Der Vorstandvorsitzende von Nvidia, Jensen Huang. (Foto: chinhphu.vn) |
Ende letztes Jahres hat Vietnam die Aufmerksamkeit der globalen Techunternehmen auf sich gezogen, als der Geschäftsführer des Chipkonzerns Nvidia Jensen Huang eine Kooperationsvereinbarung mit der vietnamesischen Regierung über die Gründung eines Zentrums für KI-Forschung und –entwicklung und ein KI-Rechenzentrum in Vietnam unterzeichnete. Jensen Huang bekräftigte, dass er Vietnam zum zweiten Zuhause von Nvidia umwandeln werde. Gleichzeitig würdigte er das große Potenzial Vietnams, vor allem die vietnamesischen Arbeitskräfte in der Hochtechnologie.
„Ich glaube, vietnamesische Eltern erwarten dies von ihren Kindern, deshalb sind vietnamesische Jugendliche in Wissenschaft, Technologie, Ingenieurwesen und Mathematik (STEM) ausgezeichnet. Das ist der Grund, warum sich die Gemeinschaft der vietnamesischen Softwareunternehmen verstärkt entwickelt.“
Laut dem Vize-Minister für Planung und Investitionen,Tran Quoc Phuong, markieren Nvidias Investitionen in Vietnam einen Wendepunkt Vietnams bei der Anziehung ausländischer Direktinvestitionen in Hochtechnologie. Dies zeigt auch das Vertrauen internationaler Investoren in positive Änderungen in Vietnam in der vergangenen Zeit.
„Das Ministerium für Planung und Investitionen wurde beauftragt, 50.000 hochqualifizierte Arbeitskräfte in der Hochtechnologie und Halbleiterindustrie auszubilden. Durch die Beteiligung an Liefer- und Produktionsketten wird die Position Vietnams auf dem internationalen Markt verbessert. Das ist auch eine Grundlage für Vietnam, sich an Wirtschafts-, Produktions- und Geschäftsketten zu beteiligen.“
Laut dem Statistikamt des Ministeriums für Planung und Investitionen hat Vietnam im vergangenen Jahr 38,23 Milliarden US-Dollar angezogen und damit zu den 15 Entwicklungsländern mit der höchsten Investitionsattraktivität der Welt gehört.
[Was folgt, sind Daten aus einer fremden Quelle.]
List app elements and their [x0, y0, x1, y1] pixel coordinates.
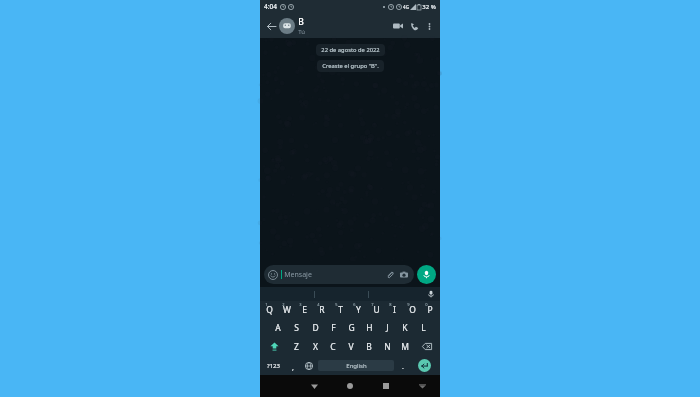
staticText: I: [393, 304, 396, 316]
staticText: Mensaje: [284, 270, 312, 280]
button[interactable]: Camera: [398, 269, 410, 281]
staticText: 6: [353, 302, 356, 307]
button[interactable]: Voice input: [422, 287, 440, 301]
button[interactable]: Back: [296, 375, 332, 397]
staticText: P: [427, 304, 433, 316]
button[interactable]: M: [396, 337, 414, 356]
button[interactable]: Attach: [384, 269, 396, 281]
staticText: 4G: [403, 4, 409, 10]
button[interactable]: Z: [287, 337, 306, 356]
button[interactable]: G: [342, 319, 360, 337]
button[interactable]: I: [385, 301, 403, 319]
button[interactable]: Back: [264, 19, 278, 33]
staticText: U: [373, 304, 380, 316]
button[interactable]: B: [360, 337, 378, 356]
button[interactable]: Hide keyboard: [404, 375, 440, 397]
button[interactable]: More options: [422, 19, 436, 33]
button[interactable]: Home: [332, 375, 368, 397]
button[interactable]: Shift: [261, 337, 287, 356]
staticText: 22 de agosto de 2022: [321, 46, 380, 54]
staticText: W: [283, 304, 291, 316]
button[interactable]: English: [318, 360, 394, 371]
staticText: T: [338, 304, 343, 316]
staticText: 4: [317, 302, 320, 307]
staticText: 8: [389, 302, 392, 307]
staticText: M: [401, 341, 409, 353]
staticText: English: [346, 362, 367, 370]
button[interactable]: A: [268, 319, 287, 337]
staticText: O: [409, 304, 416, 316]
staticText: Creaste el grupo "B".: [322, 62, 379, 70]
button[interactable]: T: [331, 301, 349, 319]
button[interactable]: N: [378, 337, 396, 356]
staticText: 2: [282, 302, 285, 307]
staticText: E: [302, 304, 307, 316]
button[interactable]: ,: [285, 356, 300, 375]
staticText: F: [331, 322, 336, 334]
staticText: 5: [335, 302, 338, 307]
button[interactable]: F: [324, 319, 342, 337]
staticText: 1: [265, 302, 268, 307]
staticText: C: [330, 341, 336, 353]
button[interactable]: Voice call: [406, 18, 422, 34]
button[interactable]: Recents: [368, 375, 404, 397]
button[interactable]: S: [287, 319, 306, 337]
button[interactable]: Y: [349, 301, 367, 319]
staticText: 0: [425, 302, 428, 307]
staticText: Q: [266, 304, 273, 316]
button[interactable]: C: [324, 337, 342, 356]
staticText: 3: [299, 302, 302, 307]
staticText: .: [402, 362, 404, 372]
staticText: H: [366, 322, 373, 334]
staticText: R: [319, 304, 325, 316]
staticText: ,: [292, 363, 294, 373]
button[interactable]: Video call: [390, 18, 406, 34]
staticText: N: [384, 341, 391, 353]
staticText: 32 %: [422, 3, 436, 11]
button[interactable]: P: [421, 301, 439, 319]
staticText: K: [402, 322, 408, 334]
button[interactable]: K: [396, 319, 414, 337]
button[interactable]: E: [295, 301, 313, 319]
staticText: B: [366, 341, 372, 353]
staticText: 7: [371, 302, 374, 307]
button[interactable]: J: [378, 319, 396, 337]
button[interactable]: X: [306, 337, 324, 356]
staticText: J: [386, 322, 389, 334]
button[interactable]: .: [395, 356, 410, 375]
staticText: Tú: [298, 28, 305, 36]
staticText: A: [275, 322, 281, 334]
staticText: B: [298, 16, 304, 28]
staticText: X: [313, 341, 318, 353]
button[interactable]: Record voice message: [417, 265, 436, 284]
button[interactable]: Q: [261, 301, 278, 319]
staticText: D: [312, 322, 319, 334]
staticText: G: [348, 322, 355, 334]
button[interactable]: O: [403, 301, 421, 319]
button[interactable]: U: [367, 301, 385, 319]
button[interactable]: R: [313, 301, 331, 319]
button[interactable]: Group avatar: [279, 18, 295, 34]
staticText: L: [421, 322, 426, 334]
button[interactable]: V: [342, 337, 360, 356]
staticText: Z: [294, 341, 299, 353]
button[interactable]: Change language: [300, 356, 317, 375]
staticText: S: [294, 322, 299, 334]
staticText: V: [348, 341, 354, 353]
button[interactable]: D: [306, 319, 324, 337]
staticText: 4:04: [264, 2, 277, 11]
button[interactable]: Backspace: [414, 337, 439, 356]
staticText: 9: [407, 302, 410, 307]
button[interactable]: Enter: [418, 359, 431, 372]
staticText: ?123: [267, 362, 280, 370]
button[interactable]: W: [278, 301, 295, 319]
button[interactable]: H: [360, 319, 378, 337]
button[interactable]: L: [414, 319, 432, 337]
button[interactable]: Mensaje: [264, 265, 414, 284]
button[interactable]: ?123: [262, 356, 285, 375]
staticText: Y: [356, 304, 361, 316]
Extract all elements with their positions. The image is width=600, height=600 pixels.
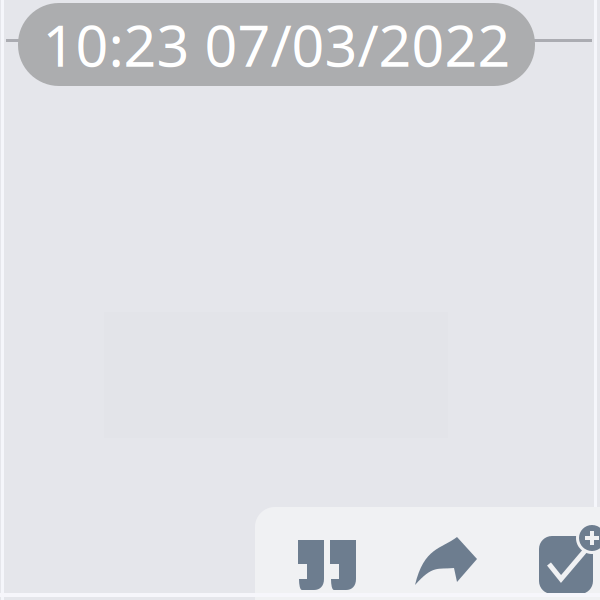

Der Wert der nationalen Marke Vietnams im vergangenen Jahr betrug 507 Milliarden US-Dollar und landete im Ranking auf Platz 32. Bemerkenswert zieht Vietnam große Investitionsprojekte in Halbleiter, Energie, Komponentenfertigung und Herstellung elektronische Geräte an. Laut Dao Ngoc Tien, dem stellvertretenden Rektor der Hochschule für Außenhandel, zeigen die so genannten Zahlen, dass die vietnamesische Strategie zur Anziehung hochwertiger Investitionen richtig sei.
„Die Strategie sieht vor, dass Vietnam hochwertige Auslandsinvestitionen aus den 500 größten multinationalen Unternehmen der Welt anziehen wolle. Um dies zu bewerkstelligen, sollten wir uns hohe Ziele für eine stabile und nachhaltige Entwicklung setzen.“
Vu Quoc Huy, Direktor des Nationalen Innovationszentrums (NIC), ging davon aus, dass Vietnam nach und nach FDI-Projekte mit Hochtechnologie bevorzuge. Um diesen Trend voranzutreiben, habe NIC zahlreiche Strategien zur Entwicklung der Arbeitskräfte und zum Aufbau eines hochtechnologischen Ökosystems erstellt.
„Derzeit beschäftigen wir uns damit, ein Ökosystem von großen Partnern aufzubauen. Dazu zählen Unternehmen aus dem In- und Ausland, Investitionsfonds, Organisationen zur Investitionsförderung und staatliche Behörden. Sie alle schaffen eine effiziente Zusammenarbeit und Technologien zur Vermarktung neuer Produkte entsprechend der industriellen Revolution 4.0.“
Den Experten zufolge werden Investitionen in Hoch- und Quellentechnologie Vietnam auf eine höhere Stufe in künftigen globalen Wertschöpfungsketten bringen.